The application of acid fracturing techniques to deeply buried carbonate reservoirs is often an attractive option due to acid's ability to penetrate/improve natural fracture production where a gel frac fluid may damage the natural fractures. However, effectiveness of acid can be limited due to depth, temperature, and high in situ stress. The introduction of acid creates surface roughness or asperities that hold the fracture open under reservoir conditions, but all three factors above diminish the applicability of acid etched fractures. Under extreme stress these fractures close unless artificially propped open in some fashion. The advantage of combining the two approaches (acid+proppant) is not only an improvement in the natural fracture conductivity through the acid etching, but also yields a longer lasting conductivity in the main fracture from the emplacement of the proppant.
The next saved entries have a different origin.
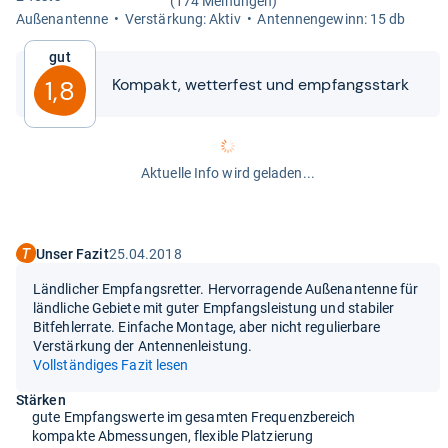
(174 Meinungen)
Außen­an­tenne
Ver­stär­kung: Aktiv
Anten­nen­ge­winn: 15 db
Gut
Kom­pakt, wet­ter­fest und emp­fangs­stark
1,8
Aktuelle Info wird geladen...
Unser Fazit
25.04.2018
Ländlicher Empfangsretter. Hervorragende Außenantenne für
ländliche Gebiete mit guter Empfangsleistung und stabiler
Bitfehlerrate. Einfache Montage, aber nicht regulierbare
Verstärkung der Antennenleistung.
Vollständiges Fazit lesen
Stärken
gute Empfangswerte im gesamten Frequenzbereich
kompakte Abmessungen, flexible Platzierung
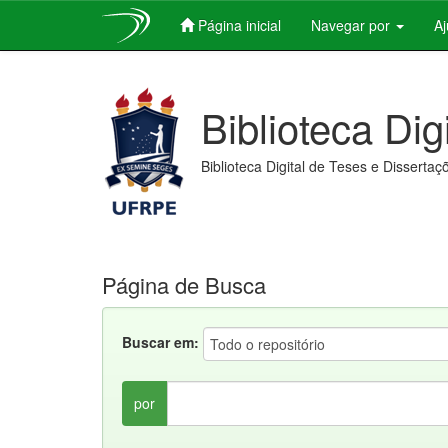
Página inicial
Navegar por
A
Skip
navigation
Biblioteca Dig
Biblioteca Digital de Teses e Dissertaç
Página de Busca
Buscar em:
por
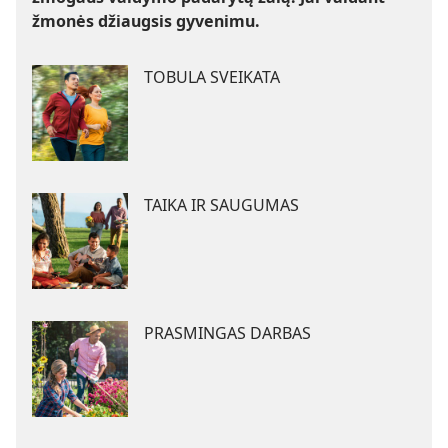
žmonės džiaugsis gyvenimu.
TOBULA SVEIKATA
TAIKA IR SAUGUMAS
PRASMINGAS DARBAS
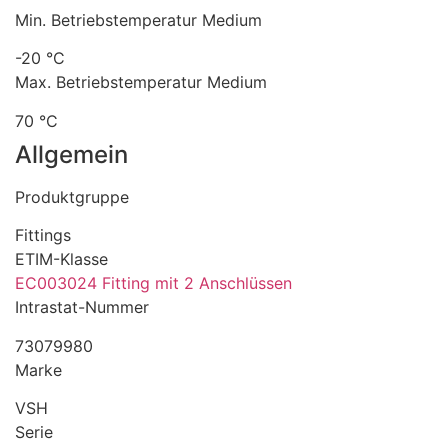
Min. Betriebstemperatur Medium
-20 °C
Max. Betriebstemperatur Medium
70 °C
Allgemein
Produktgruppe
Fittings
ETIM-Klasse
EC003024 Fitting mit 2 Anschlüssen
Intrastat-Nummer
73079980
Marke
VSH
Serie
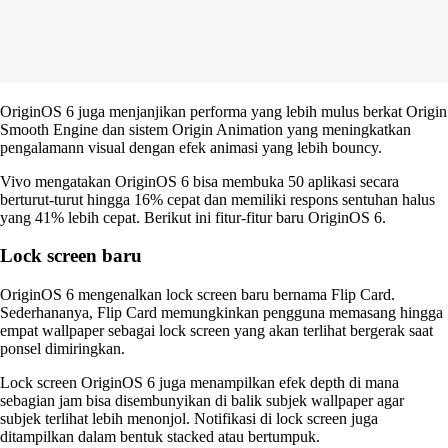
OriginOS 6 juga menjanjikan performa yang lebih mulus berkat Origin
Smooth Engine dan sistem Origin Animation yang meningkatkan
pengalamann visual dengan efek animasi yang lebih bouncy.
Vivo mengatakan OriginOS 6 bisa membuka 50 aplikasi secara
berturut-turut hingga 16% cepat dan memiliki respons sentuhan halus
yang 41% lebih cepat. Berikut ini fitur-fitur baru OriginOS 6.
Lock screen baru
OriginOS 6 mengenalkan lock screen baru bernama Flip Card.
Sederhananya, Flip Card memungkinkan pengguna memasang hingga
empat wallpaper sebagai lock screen yang akan terlihat bergerak saat
ponsel dimiringkan.
Lock screen OriginOS 6 juga menampilkan efek depth di mana
sebagian jam bisa disembunyikan di balik subjek wallpaper agar
subjek terlihat lebih menonjol. Notifikasi di lock screen juga
ditampilkan dalam bentuk stacked atau bertumpuk.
The idea of adding proppant to an acid fracture stimulation job has a long history but has seldom been used due to a fear (not unfounded) of proppant flowback, and the lack of design tools to quantitatively identify proper candidates. Additionally, models based upon the classic Nierode-Kruk correlations were often over-optimistic in predicting fracture conductivity under high stress conditions, disguising the potential need for combination treatments.
Recent developments in modeling, especially the upscaling of laboratory data to field-scale, make it possible to evaluate the combination of both techniques. The completion design and post-test analysis of two recent acid+proppant stimulation programs in Middle-East carbonate reservoirs is examined. Case 1 was a 10m interval at a depth of 3600m (11,800 ft). Closure stress was 700 bar (10,000 psi). Case 2 was a 35 m thick interval at a depth of 2200 m (7000 ft) with an average porosity of 20% and permeability of > 5 mD as determined from wireline logs. Reservoir temperature/pressure for this case were 120 C (260 F) and 250 bar (3600 psi), with an in-situ closure stress of 350 bar (5100 psi). The formation was characterized by the homogeneous distribution of porosity/permeability.